OU’s new head coach is a welcome sight around Norman.

I spent Sunday night watching a livestream of people disembarking from a private jet at a regional airfield in Oklahoma. I wasn’t alone – hundreds of others had gathered there, and who knows how many were following online like me.

It was one of those moments when you step outside yourself and realize the absurdity of some things that mean so much to you. You may be fighting to the death over whether Panic’s best performance of “Love Tractor” was Raleigh in ‘07 or Cain’s Ballroom in ‘96. Suddenly it hits you that you’re overly invested in arguing about the superiority of variations of a piece of work by artists you will never even meet.

The excitement surrounding the moment when Brent Venables stepped off that plane as Oklahoma’s head coach, grinning and pumping his fist, spoke to the psychic damage suffered by fans of the Sooners in recent weeks.

No one should fault Lincoln Riley for leaving to taking advantage of a great opportunity – the Trojans presented him with both a lucrative offer and a rewarding professional challenge. He’s going to live in Southern California and get paid a fortune to rouse one of college football’s sleeping giants.
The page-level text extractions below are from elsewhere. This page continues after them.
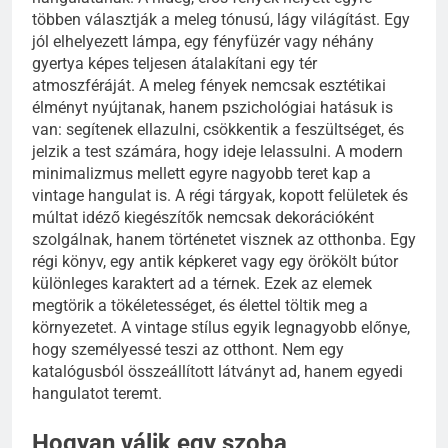
többen választják a meleg tónusú, lágy világítást. Egy
jól elhelyezett lámpa, egy fényfüzér vagy néhány
gyertya képes teljesen átalakítani egy tér
atmoszféráját. A meleg fények nemcsak esztétikai
élményt nyújtanak, hanem pszichológiai hatásuk is
van: segítenek ellazulni, csökkentik a feszültséget, és
jelzik a test számára, hogy ideje lelassulni. A modern
minimalizmus mellett egyre nagyobb teret kap a
vintage hangulat is. A régi tárgyak, kopott felületek és
múltat idéző kiegészítők nemcsak dekorációként
szolgálnak, hanem történetet visznek az otthonba. Egy
régi könyv, egy antik képkeret vagy egy örökölt bútor
különleges karaktert ad a térnek. Ezek az elemek
megtörik a tökéletességet, és élettel töltik meg a
környezetet. A vintage stílus egyik legnagyobb előnye,
hogy személyessé teszi az otthont. Nem egy
katalógusból összeállított látványt ad, hanem egyedi
hangulatot teremt.
Hogyan válik egy szoba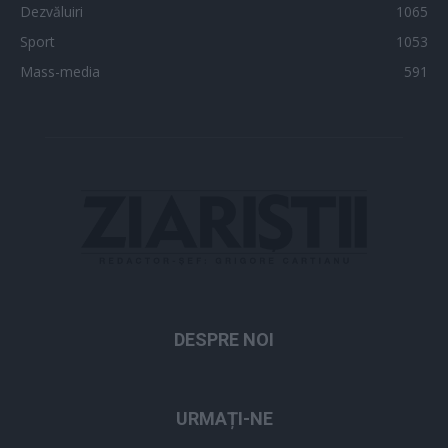
Dezvăluiri
1065
Sport
1053
Mass-media
591
DESPRE NOI
URMAȚI-NE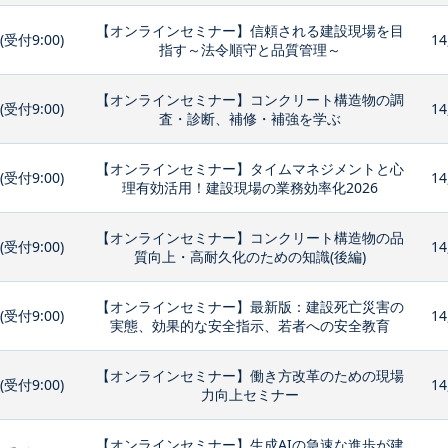
【オンラインセミナー】信頼される建設現場を目
0(受付9:00)
14
指す～法令順守と品質管理～
【オンラインセミナー】コンクリート構造物の調
0(受付9:00)
14
査・診断、補修・補強を学ぶ
【オンラインセミナー】タイムマネジメントと心
0(受付9:00)
14
理有効活用！建設現場の業務効率化2026
【オンラインセミナー】コンクリート構造物の品
0(受付9:00)
14
質向上・高耐久化のための知識(後編)
【オンラインセミナー】最新版：建設死亡災害の
0(受付9:00)
14
実態、効果的な安全指示、若者への安全教育
【オンラインセミナー】働き方改革のための現場
0(受付9:00)
14
力向上セミナー
【オンラインセミナー】生成AIの急速な進歩が建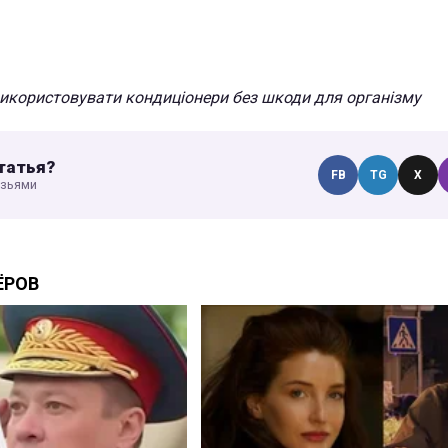
використовувати кондиціонери без шкоди для організму
татья?
FB
TG
X
узьями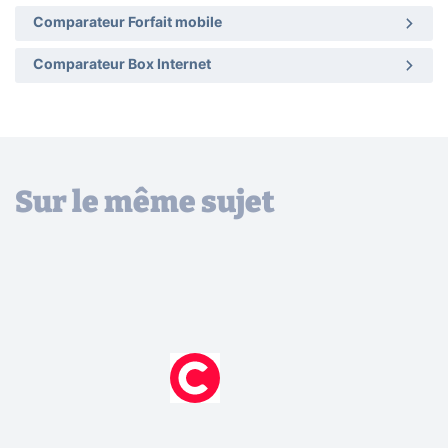
Comparateur Forfait mobile
Comparateur Box Internet
Sur le même sujet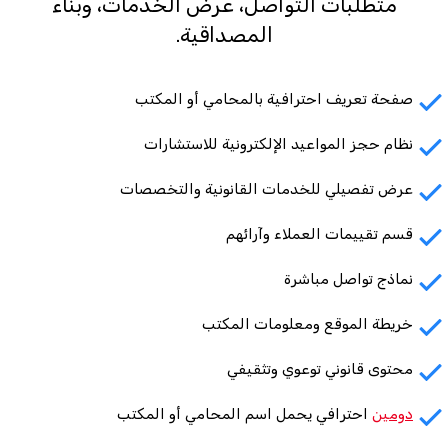
متطلبات التواصل، عرض الخدمات، وبناء
المصداقية.
صفحة تعريف احترافية بالمحامي أو المكتب
نظام حجز المواعيد الإلكترونية للاستشارات
عرض تفصيلي للخدمات القانونية والتخصصات
قسم تقييمات العملاء وآرائهم
نماذج تواصل مباشرة
خريطة الموقع ومعلومات المكتب
محتوى قانوني توعوي وتثقيفي
دومين
احترافي يحمل اسم المحامي أو المكتب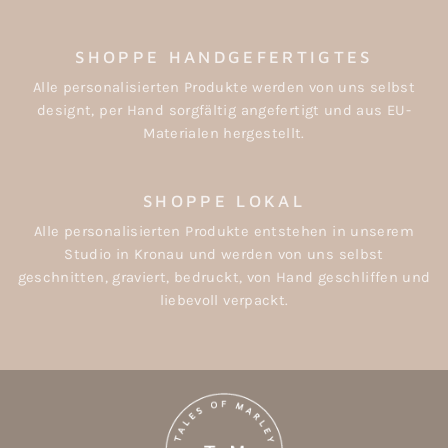
SHOPPE HANDGEFERTIGTES
Alle personalisierten Produkte werden von uns selbst
designt, per Hand sorgfältig angefertigt und aus EU-
Materialen hergestellt.
SHOPPE LOKAL
Alle personalisierten Produkte entstehen in unserem
Studio in Kronau und werden von uns selbst
geschnitten, graviert, bedruckt, von Hand geschliffen und
liebevoll verpackt.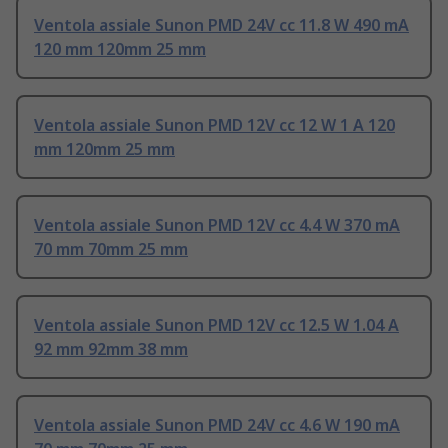
Ventola assiale Sunon PMD 24V cc 11.8 W 490 mA
120 mm 120mm 25 mm
Ventola assiale Sunon PMD 12V cc 12 W 1 A 120
mm 120mm 25 mm
Ventola assiale Sunon PMD 12V cc 4.4 W 370 mA
70 mm 70mm 25 mm
Ventola assiale Sunon PMD 12V cc 12.5 W 1.04 A
92 mm 92mm 38 mm
Ventola assiale Sunon PMD 24V cc 4.6 W 190 mA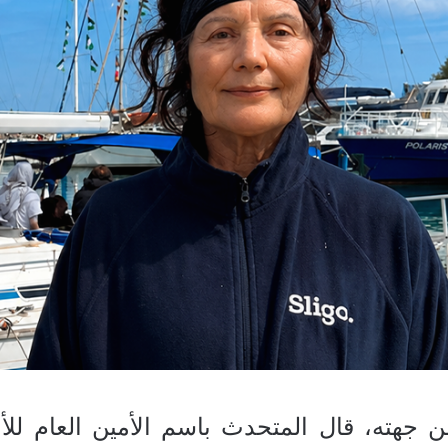
ن جهته، قال المتحدث باسم الأمين العام لل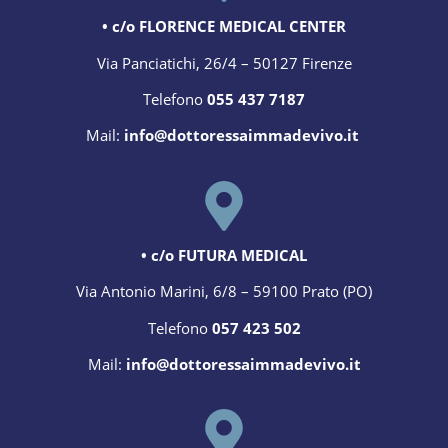
• c/o FLORENCE MEDICAL CENTER
Via Panciatichi, 26/4 – 50127 Firenze
Telefono
055 437 7187
Mail:
info@dottoressaimmadevivo.it
• c/o FUTURA MEDICAL
Via Antonio Marini, 6/8 – 59100 Prato (PO)
Telefono
057 423 502
Mail:
info@dottoressaimmadevivo.it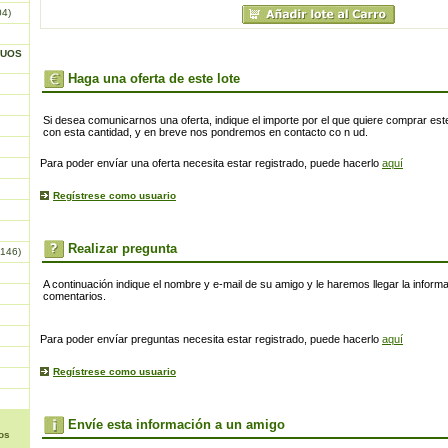
04)
GUOS
Haga una oferta de este lote
Si desea comunicarnos una oferta, indique el importe por el que quiere comprar este
con esta cantidad, y en breve nos pondremos en contacto co n ud.
Para poder envíar una oferta necesita estar registrado, puede hacerlo
aquí
Regístrese como usuario
Realizar pregunta
146)
A continuación indique el nombre y e-mail de su amigo y le haremos llegar la inform
comentarios.
Para poder envíar preguntas necesita estar registrado, puede hacerlo
aquí
Regístrese como usuario
Envíe esta información a un amigo
os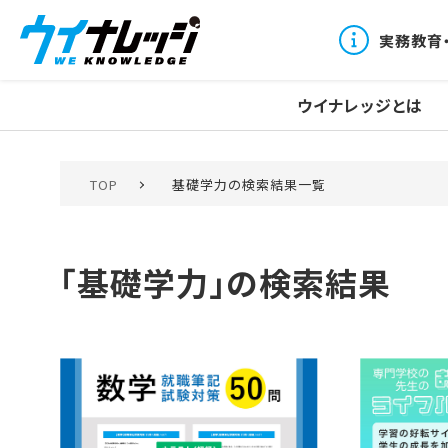
実務教育
ウイナレッジとは
TOP
基礎学力の検索結果一覧
「基礎学力」の検索結果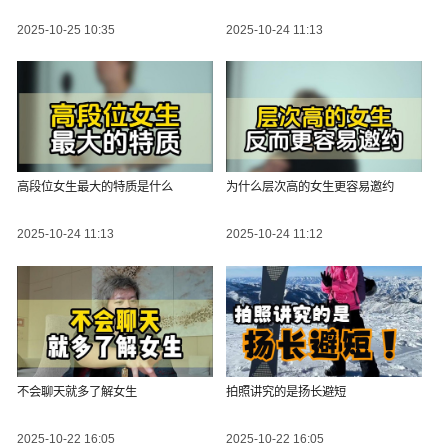
2025-10-25 10:35
2025-10-24 11:13
高段位女生最大的特质是什么
为什么层次高的女生更容易邀约
2025-10-24 11:13
2025-10-24 11:12
不会聊天就多了解女生
拍照讲究的是扬长避短
2025-10-22 16:05
2025-10-22 16:05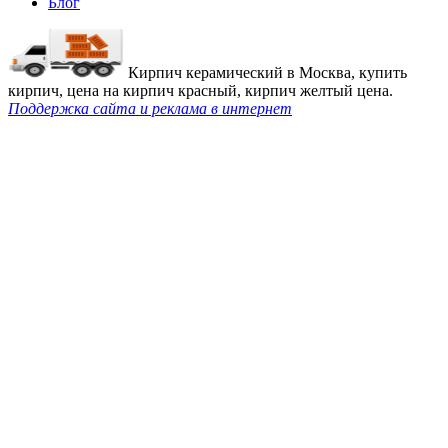
Блог
Кирпич керамический в Москва, купить
кирпич, цена на кирпич красный, кирпич желтый цена.
Поддержка сайта и реклама в интернет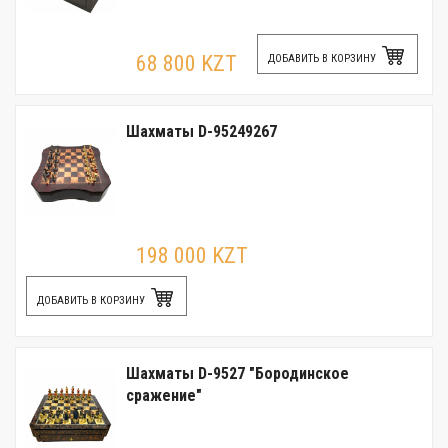
68 800 KZT
ДОБАВИТЬ В КОРЗИНУ
Шахматы D-95249267
198 000 KZT
ДОБАВИТЬ В КОРЗИНУ
Шахматы D-9527 "Бородинское
сражение"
But the Sooners have been awake for decades. OU football matters a lot to a lot of people. It’s better than it should be for that reason: Generations have taken great pains to cultivate a top-notch program despite lacking the advantages of other powerhouses. Other blue bloods would have scoffed at the idea of putting a 33-year-old assistant with no head coaching experience in charge, and Bob Stoops even orchestrated his retirement in 2017 to give Riley a shot to hit the ground running. It worked great for all parties involved for a few years.

Yet, knowing what we know now, Riley and his agent, Trace Armstrong, clearly spent Riley’s fifth season as OU’s head coach feathering his nest in Los Angeles. His team, meanwhile, played all season like the person in charge couldn’t wait to get out of town. When it came time to split, Riley had the gall to claim his involvement with USC started just hours before he accepted the job. He didn’t owe us loyalty, but he could have given us the courtesy of: a) actually doing the job he was getting paid (well) to do; and b) not treating us like idiots.

It may sound precious, but the way it went down felt like watching someone piss all over something special to you for nothing more than their own amusement. And like I said, all this matters a lot to a lot of people. After spending 12 years as an assistant in a former life at OU, Venables knows that as well as anyone.

Maybe that familiarity explains the elation around Venables’ return to Norman. He’s not Nick Saban or Urban Meyer – hall-of-famers hired by college football powerhouses to eliminate the already-tiny possibility that their teams might lose on Saturday. At least, not yet.

The truth is that most college football coaches end up unceremoniously escorted out of their offices a few years after they start, and no one can guarantee it will all work out in the end for the Venables and the Oklahoma Sooners. Venables didn’t even leave OU in 2011 under the best of circumstances.

However, Venables wants this opportunity. He burnished his credentials as possibly the best assistant coach in the country during his sojourn in South Carolina. He rebuffed the advances of an untold number of schools that tried to lure him away from Clemson. Venables waited for the right chance to come along for him instead. He picked this one.

Syndication: The Oklahoman
CHRIS LANDSBERGER/THE OKLAHOMAN / USA TODAY NETWORK

Which brings us back to Sunday night, me watching on my laptop as hundreds of people celebrated someone moving halfway across the country to take a new job. Seeing Venables get a hero’s welcome as he stepped off that plane just hit different. Optimism tends to greet new beginnings, but not everyone would have received that kind of reception. There was just something gratifying about seeing the new coach embrace that moment.

After watching Venables play to the crowd for a few minutes, I shut my computer. A wave of self-consciousness washed over me as I realized how much the whole scene got to me. Once that passed, I thought about the fact that Venables will do something on a Saturday afternoon about nine months from now that will fire me and other fans up in a less complimentary fashion. It works that way with coaches, after all.

But as a fan, no amount of cursing Venables for what happens on the field will change what it felt like to see him emerge from that plane.